■ **Your goal**
Your reply should consist only of the lines from the one with "Dinozaurowe warsztaty" through the end of the entries, transcribed exactly. Pictures stay out.

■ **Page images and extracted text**
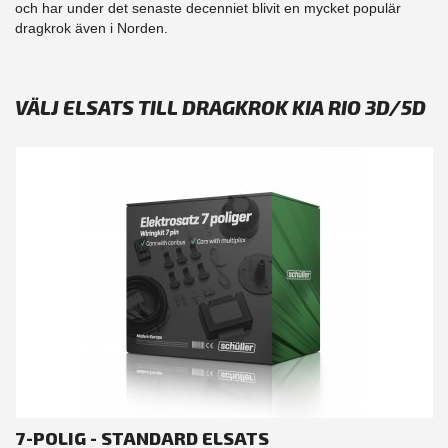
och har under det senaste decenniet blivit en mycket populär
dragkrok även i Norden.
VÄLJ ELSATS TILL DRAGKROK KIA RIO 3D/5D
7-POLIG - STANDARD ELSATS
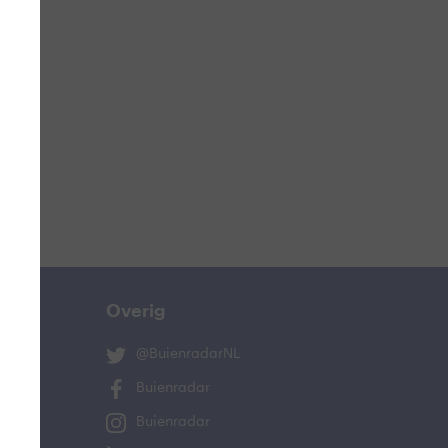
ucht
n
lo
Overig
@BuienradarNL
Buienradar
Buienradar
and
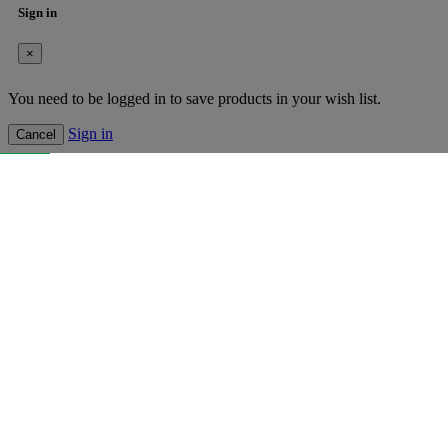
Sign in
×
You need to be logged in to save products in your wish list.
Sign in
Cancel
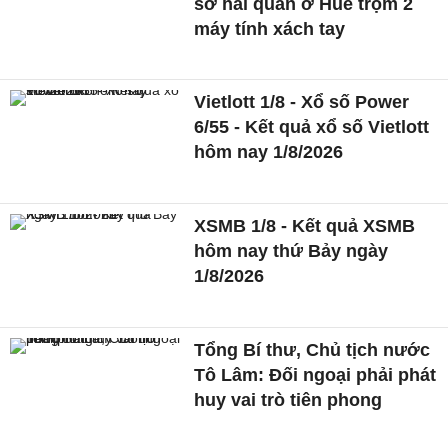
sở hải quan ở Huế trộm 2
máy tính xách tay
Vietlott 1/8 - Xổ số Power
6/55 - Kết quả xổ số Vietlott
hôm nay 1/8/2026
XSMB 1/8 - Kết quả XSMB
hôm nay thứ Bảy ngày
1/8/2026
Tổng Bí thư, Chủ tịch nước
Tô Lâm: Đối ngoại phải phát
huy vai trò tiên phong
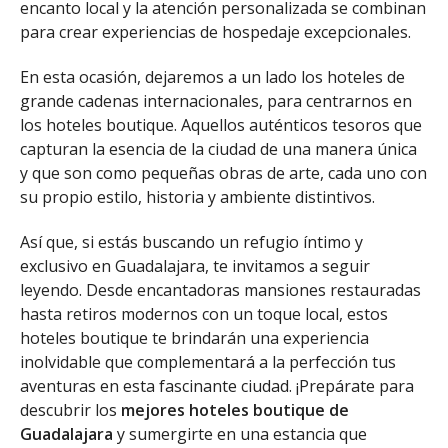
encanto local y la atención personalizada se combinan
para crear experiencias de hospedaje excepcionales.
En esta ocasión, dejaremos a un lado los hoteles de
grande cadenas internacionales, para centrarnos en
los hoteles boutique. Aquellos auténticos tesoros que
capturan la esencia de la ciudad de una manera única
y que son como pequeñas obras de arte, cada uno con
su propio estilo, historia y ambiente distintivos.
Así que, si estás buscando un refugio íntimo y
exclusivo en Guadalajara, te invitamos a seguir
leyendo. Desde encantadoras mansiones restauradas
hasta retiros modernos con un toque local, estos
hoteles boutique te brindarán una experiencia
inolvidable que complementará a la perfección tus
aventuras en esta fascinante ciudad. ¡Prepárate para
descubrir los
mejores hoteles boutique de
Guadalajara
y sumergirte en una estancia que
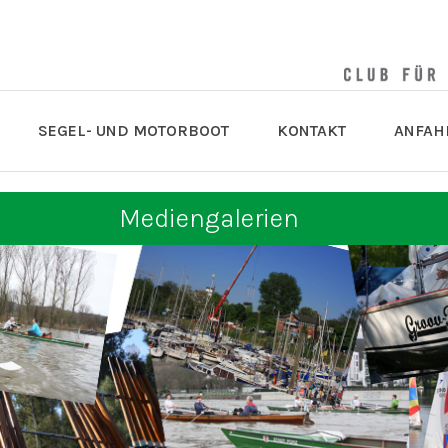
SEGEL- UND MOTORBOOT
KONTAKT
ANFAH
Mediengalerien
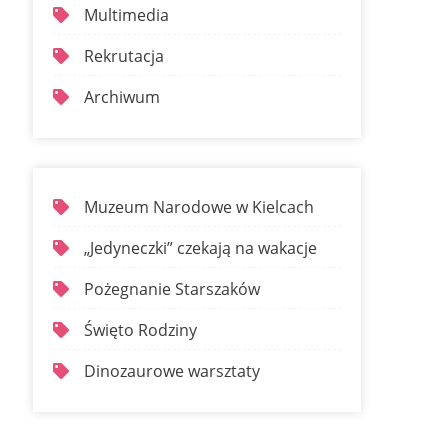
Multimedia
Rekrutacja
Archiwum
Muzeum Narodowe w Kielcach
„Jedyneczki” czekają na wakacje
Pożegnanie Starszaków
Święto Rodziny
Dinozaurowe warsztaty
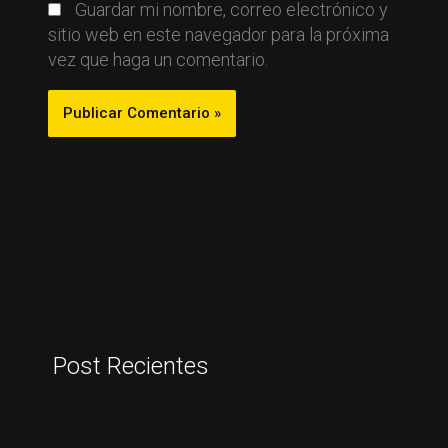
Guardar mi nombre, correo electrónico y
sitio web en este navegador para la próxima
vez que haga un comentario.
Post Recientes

■ **Output for this exercise**
Dinozaurowe warsztaty
Guardar mi nombre, correo electrónico y
sitio web en este navegador para la próxima
vez que haga un comentario.
Post Recientes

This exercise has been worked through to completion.